Was also going to suggest Xe Sands reading Magic for Liars by Sarah Gailey as someone else did here – I’m midway through and really loving it.
I’m listening to The Hunger Games books at the moment and they’re narrated by Tatiana Maslany.
Lorelei King narrates the Mercy Thompson series brilliantly. The books are a fun urban fantasy series about a Were-coyote who knows but is not part of the three main supernatural factions. Her biggest superpower is common sense, followed by the ability to get the three factions, werewolves, vampires, and fae, to sit down and talk instead of flying off the handle. Book one is *Moon Called*
Maggie Gyllenhaal narrating The Bell Jar
Andrew McCarthy narrating Imperial Bedrooms
Pablo Schreiber narrating American Psycho
I usually read fantasy and scifi as well. I was loaned The Number 1 Ladies Detective Agency by Alexander McCall Smith, narrated by Lisette Lecat. I’m about halfway through and it’s been really good. It’s about a fictional female detective in Botswana.
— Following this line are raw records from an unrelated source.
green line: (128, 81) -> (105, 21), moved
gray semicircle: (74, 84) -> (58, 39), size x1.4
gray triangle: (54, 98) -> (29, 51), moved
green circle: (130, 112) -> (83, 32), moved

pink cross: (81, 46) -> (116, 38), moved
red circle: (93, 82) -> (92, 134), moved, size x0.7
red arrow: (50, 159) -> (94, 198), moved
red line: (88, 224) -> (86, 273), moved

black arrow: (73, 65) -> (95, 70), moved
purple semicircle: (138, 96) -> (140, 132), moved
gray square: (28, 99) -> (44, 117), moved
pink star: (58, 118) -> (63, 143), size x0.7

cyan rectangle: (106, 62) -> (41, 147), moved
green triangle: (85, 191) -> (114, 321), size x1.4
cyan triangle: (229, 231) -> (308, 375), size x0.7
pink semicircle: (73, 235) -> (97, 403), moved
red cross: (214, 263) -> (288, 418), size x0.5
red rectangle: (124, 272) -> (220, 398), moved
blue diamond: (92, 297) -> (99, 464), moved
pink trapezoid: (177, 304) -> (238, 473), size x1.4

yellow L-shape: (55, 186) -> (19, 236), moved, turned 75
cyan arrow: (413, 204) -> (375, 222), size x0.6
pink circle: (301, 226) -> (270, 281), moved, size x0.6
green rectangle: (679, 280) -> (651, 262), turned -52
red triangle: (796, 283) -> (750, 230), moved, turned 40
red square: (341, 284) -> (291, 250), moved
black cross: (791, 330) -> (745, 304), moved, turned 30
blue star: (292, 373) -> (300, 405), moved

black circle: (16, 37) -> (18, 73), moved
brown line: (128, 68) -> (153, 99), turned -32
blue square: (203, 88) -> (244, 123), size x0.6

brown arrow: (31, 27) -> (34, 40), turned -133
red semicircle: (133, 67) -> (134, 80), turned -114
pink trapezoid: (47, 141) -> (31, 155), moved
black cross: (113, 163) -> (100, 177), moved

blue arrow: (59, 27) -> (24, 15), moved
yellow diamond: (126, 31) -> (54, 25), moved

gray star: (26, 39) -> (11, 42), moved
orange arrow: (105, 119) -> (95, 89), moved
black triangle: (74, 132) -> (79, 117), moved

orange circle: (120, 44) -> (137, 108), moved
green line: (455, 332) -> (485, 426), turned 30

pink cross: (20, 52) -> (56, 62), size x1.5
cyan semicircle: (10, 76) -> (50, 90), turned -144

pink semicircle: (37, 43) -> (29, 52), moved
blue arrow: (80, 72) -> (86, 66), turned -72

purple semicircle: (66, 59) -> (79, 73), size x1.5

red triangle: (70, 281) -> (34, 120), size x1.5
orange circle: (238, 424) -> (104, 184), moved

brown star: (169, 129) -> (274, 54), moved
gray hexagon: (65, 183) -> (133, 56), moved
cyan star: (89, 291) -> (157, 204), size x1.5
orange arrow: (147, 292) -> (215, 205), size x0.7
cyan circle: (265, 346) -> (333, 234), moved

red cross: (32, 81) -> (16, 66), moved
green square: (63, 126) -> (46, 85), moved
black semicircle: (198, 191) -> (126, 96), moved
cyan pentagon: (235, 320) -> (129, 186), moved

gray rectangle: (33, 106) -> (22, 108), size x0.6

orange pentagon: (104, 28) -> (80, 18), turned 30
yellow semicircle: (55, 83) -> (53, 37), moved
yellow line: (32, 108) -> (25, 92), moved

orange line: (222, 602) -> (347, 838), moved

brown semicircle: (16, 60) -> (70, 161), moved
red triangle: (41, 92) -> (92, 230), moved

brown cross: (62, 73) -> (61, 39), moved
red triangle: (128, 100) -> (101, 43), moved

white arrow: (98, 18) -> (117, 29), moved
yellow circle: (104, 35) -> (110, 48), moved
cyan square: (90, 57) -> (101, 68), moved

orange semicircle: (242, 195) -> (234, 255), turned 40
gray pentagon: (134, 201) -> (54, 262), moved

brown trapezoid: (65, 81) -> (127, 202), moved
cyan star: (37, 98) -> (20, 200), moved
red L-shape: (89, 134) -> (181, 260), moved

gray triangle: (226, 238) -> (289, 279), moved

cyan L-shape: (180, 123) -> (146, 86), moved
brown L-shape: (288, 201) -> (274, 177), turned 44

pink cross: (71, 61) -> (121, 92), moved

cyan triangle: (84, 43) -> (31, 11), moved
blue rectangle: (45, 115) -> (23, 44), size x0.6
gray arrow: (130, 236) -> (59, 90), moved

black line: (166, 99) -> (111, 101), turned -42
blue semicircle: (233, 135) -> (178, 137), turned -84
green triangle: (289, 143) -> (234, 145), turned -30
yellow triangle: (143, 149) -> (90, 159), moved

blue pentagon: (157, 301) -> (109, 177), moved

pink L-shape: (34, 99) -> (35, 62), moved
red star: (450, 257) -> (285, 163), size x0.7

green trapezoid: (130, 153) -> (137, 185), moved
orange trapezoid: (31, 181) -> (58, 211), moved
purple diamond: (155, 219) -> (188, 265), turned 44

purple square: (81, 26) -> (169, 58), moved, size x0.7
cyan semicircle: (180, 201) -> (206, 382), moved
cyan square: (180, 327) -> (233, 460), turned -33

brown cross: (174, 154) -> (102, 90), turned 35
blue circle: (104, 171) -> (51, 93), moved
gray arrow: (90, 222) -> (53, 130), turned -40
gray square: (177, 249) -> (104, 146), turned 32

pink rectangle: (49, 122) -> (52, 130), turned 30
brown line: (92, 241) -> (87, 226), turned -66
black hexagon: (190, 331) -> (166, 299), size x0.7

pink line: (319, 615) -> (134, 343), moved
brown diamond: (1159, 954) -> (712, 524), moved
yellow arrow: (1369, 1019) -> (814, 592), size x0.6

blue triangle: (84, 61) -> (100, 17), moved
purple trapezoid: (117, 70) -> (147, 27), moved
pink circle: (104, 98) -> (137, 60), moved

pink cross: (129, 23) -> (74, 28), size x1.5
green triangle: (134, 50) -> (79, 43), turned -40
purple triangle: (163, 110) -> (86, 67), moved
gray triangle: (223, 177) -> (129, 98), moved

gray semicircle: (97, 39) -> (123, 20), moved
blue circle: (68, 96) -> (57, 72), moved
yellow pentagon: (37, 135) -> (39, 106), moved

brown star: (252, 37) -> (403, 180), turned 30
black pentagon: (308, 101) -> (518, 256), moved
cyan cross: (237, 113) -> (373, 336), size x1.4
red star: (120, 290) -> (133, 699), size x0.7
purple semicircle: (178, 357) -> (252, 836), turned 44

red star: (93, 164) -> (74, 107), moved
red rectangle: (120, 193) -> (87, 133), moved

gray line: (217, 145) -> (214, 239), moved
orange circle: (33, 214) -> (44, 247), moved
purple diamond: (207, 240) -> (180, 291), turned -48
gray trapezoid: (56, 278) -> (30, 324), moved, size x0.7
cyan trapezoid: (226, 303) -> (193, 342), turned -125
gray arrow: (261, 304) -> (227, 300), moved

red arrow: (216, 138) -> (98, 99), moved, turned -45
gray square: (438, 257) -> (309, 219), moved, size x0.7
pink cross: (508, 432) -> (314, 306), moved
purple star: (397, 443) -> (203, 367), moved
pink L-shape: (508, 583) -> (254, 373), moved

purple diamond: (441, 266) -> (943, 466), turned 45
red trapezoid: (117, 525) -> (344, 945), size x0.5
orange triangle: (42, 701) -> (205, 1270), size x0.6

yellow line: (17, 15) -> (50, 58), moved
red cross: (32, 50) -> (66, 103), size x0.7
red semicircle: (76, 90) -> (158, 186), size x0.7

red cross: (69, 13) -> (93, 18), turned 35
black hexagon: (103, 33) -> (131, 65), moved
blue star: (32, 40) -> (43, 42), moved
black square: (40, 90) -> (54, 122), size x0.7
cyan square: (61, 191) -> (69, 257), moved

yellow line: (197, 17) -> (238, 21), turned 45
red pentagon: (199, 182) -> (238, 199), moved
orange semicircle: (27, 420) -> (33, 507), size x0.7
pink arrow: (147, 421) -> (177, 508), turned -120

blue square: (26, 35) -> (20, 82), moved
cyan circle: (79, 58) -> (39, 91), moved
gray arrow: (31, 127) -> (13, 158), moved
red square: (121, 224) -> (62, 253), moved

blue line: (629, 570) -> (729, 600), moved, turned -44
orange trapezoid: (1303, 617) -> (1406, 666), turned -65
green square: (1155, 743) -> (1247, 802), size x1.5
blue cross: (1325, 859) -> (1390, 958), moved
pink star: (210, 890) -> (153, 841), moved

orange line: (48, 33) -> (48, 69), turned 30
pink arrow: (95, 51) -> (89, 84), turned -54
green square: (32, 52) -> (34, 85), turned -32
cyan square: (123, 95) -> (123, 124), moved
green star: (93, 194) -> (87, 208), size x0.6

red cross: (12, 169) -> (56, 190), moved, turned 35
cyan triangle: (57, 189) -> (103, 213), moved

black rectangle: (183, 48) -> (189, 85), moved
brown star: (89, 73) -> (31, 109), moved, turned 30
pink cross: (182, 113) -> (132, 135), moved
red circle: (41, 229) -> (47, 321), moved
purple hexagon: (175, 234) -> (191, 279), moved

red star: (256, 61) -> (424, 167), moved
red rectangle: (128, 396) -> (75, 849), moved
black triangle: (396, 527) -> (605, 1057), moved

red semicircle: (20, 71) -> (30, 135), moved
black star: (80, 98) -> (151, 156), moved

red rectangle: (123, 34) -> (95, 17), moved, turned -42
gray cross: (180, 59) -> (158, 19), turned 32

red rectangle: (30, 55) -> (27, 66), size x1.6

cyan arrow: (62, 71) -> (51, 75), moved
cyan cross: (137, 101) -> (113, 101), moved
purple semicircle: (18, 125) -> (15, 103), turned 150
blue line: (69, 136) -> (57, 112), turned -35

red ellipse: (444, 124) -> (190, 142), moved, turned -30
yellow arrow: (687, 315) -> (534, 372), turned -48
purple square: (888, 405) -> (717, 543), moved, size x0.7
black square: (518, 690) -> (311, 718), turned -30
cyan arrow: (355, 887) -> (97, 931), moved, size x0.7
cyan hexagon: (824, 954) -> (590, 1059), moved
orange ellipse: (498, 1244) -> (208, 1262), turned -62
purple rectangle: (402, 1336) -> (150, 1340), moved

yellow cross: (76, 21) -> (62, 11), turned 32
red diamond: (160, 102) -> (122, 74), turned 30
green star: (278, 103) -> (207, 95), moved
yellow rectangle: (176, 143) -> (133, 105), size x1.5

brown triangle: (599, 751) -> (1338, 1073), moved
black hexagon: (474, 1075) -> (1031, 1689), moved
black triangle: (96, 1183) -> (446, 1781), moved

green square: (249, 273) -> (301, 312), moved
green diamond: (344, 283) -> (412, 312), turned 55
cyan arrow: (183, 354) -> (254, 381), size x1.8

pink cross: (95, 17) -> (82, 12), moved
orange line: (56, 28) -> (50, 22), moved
I have been enjoying Scott Brick as a narrator. They’re literary popcorn, but The Oregon Files by (mostly) Clive Cussler, action adventures, are a good ride. Bad Guy Does End Of World Bad Stuff, Guys Find Out, Hijinx Ensue, Bad Guys Are Challengingly Clever But! GOOD ALWAYS TRIUMPS sort of stuff. I like them when I really want something satisfying and reliable. Also there are *a lot* of them so I don’t have to think about what to read next for a while. Plus, I could probably listen to Scott Brick read grocery lists and be content and engaged.
The Only Good Indians by Stephen Garaham Jones! The audiobook is read by Sean Taylor-Corbett, and it looks like he’s narrated a bunch of other books by indigenous authors too, including Rebecca Roanhorse and Tommy Orange.
Literally anything by Seanan McGuire. My personal favorite is the Ghost Roads series (about the ghosts and magic users that travel America’s roads and highways), which is a tie-in to the InCryptid series (my second fave, follows the exploits of a family of rogue cryptozoologists), but you don’t need to have read InCryptid to follow them. If the Fae Courts in the modern day are more your thing, October Daye is where it’s at. Ever wondered what happens to those children that go on magical adventures in fantastical worlds when they get back ‘home’? Her Wayward Children series is wonderful and dark.
If you’re looking for some horror, she also writes under the name Mira Grant. The Newsflesh series is her take on a zombie outbreak, and the 2 book series Rolling in the Deep and Into the Drowning Deep will make sure you never look at mermaids the same way again.
Jurassic Park, narrated by Scott Brick
The Old Man and the Sea, narrated by Donald Sutherland
The No. 1 Ladies’ Detective Agency, narrated by Lisette Lecat
The Second Stranger, narrated by Tamsin Kennard
The Return, narrated by Sarah Scott
Rebecca, narrated by Anna Massey
Fledgling, narrated by Adenrele Ojo
The Dead Zone, narrated by James Franco
The Martian, narrated by RC Bray
Michael Kramer does a good job.
Any book read by Richard Poe is a treat. That guy does an absolutely incredible job… if you’ve never listened to him… I suggest East of Eden. Phenomenal.